One would hate to consider tag clouds as completely useless – and I have to admit to harbouring this thought. Fortunately, Sinclair and Cardew-Hall found tag clouds to be not entirely without merit. Whilst they are not conducive to precision retrieval and often conceal relevant resources, the authors found that users reported them useful for broad browsing and/or non-specific resource discovery. They were also found to be useful in characterising the subject nature of databases to be searched, thus aiding the information seeking process. The utility of tag clouds therefore remains confined to the search behaviours of inexperienced searchers and – as the authors conclude - cannot displace traditional search facilities or taxonomic browsing structures. As always, further research is required...

The only thing saving tag clouds from being completely useless is that they can occasionally assist you in finding something useful, perhaps serendipitously. What would be the point in having a tag cloud that didn't help you retrieve any information at all? Answer: There wouldn't be any point; but this doesn't stop some people. Recently we have witnessed the emergence of 'tag cloud generation' tools. Such tools generate tag clouds for Web pages, or text entered by the user. Wordle is one such example. They look nice and create interesting visualisations, but don't seem to do anything other than take a paragraph of text and increase the size of words based on frequency. (See the screen shot of a Wordle tag cloud for my home page research interests.)

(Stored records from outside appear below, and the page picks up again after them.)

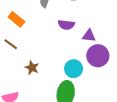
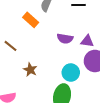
orange rectangle: (16, 19) -> (31, 20), moved
purple semicircle: (66, 25) -> (65, 39), moved

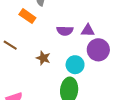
brown star: (30, 70) -> (43, 58), moved

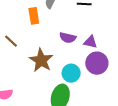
orange rectangle: (27, 16) -> (34, 16), turned 35
brown star: (43, 58) -> (41, 60), size x1.6

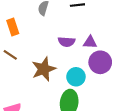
orange rectangle: (34, 16) -> (13, 27), moved
brown star: (41, 60) -> (44, 69), turned 30

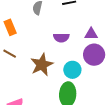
purple triangle: (90, 42) -> (91, 34), moved

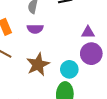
purple semicircle: (61, 38) -> (35, 29), moved

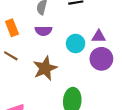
cyan circle: (69, 69) -> (76, 43), moved

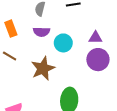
cyan circle: (76, 43) -> (63, 43), moved

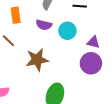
cyan circle: (63, 43) -> (67, 31), moved

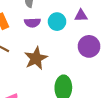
purple triangle: (93, 42) -> (81, 15), moved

OCLC have developed their very own tag cloud generator. Clearly, this widget has been created while developing their suite of nifty services, such as WorldCat, DeweyBrowser, FictionFinder, etc., so we must hold fire on the criticism. But unlike Wordle, this is something OCLC could make useful. For example, if I generate a tag cloud via this service, I expect to be able to click on a tag and immediately initiate a search on WorldCat, or a variety of OCLC services … or the Web generally! In line with good information retrieval practice, I also expect stopwords to be removed. In my example some of the largest tags are nonsense, such as "etc", "specifically", "use", etc. But I guess this is also a fundamental problem with tagging generally...

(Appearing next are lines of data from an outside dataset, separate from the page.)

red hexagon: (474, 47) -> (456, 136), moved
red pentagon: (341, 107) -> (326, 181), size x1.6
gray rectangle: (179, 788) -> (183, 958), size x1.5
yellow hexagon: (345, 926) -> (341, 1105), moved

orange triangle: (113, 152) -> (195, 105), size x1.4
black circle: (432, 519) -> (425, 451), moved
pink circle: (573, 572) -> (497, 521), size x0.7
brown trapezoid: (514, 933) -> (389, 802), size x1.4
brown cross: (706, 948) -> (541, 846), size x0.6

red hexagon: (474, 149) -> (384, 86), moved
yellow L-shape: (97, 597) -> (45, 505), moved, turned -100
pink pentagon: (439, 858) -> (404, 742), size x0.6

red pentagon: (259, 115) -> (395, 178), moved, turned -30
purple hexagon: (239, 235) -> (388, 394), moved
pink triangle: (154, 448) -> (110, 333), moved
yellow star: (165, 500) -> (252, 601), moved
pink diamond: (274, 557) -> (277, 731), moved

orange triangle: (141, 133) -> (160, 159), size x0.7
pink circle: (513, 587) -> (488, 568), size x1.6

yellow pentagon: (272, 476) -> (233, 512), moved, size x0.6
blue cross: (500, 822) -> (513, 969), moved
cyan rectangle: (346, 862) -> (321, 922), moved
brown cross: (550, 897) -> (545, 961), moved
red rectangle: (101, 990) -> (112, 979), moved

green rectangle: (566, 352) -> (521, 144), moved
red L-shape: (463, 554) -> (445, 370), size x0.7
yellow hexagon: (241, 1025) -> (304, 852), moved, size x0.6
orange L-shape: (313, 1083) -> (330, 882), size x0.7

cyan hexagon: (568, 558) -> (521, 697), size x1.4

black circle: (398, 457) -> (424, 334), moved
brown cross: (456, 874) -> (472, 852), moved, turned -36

OCLC are also in a unique position in that they have access to numerous terminologies. This obviously cracks open the potential for cross-referencing tags with their terminological datasets so that only genuine controlled subject terms feature in the tag cloud, or productive linkages can be established between tags and controlled terms. This idea is almost as old as tagging itself but, again, has taken until recently to be investigated properly. Exploring the connections between tags and controlled vocabularies is something the EnTag project is exploring, a partner in which is OCLC. In particular, EnTag (Enhanced Tagging for Discovery) is exploring whether tag data, normally typified by its unstructured and uncontrolled nature, can be enhanced and rendered more useful by robust terminological data. The project finished a few months ago – and a final report is eagerly anticipated, particularly as my formative research group submitted a proposal to JISC but lost out to EnTag! C'est la vie!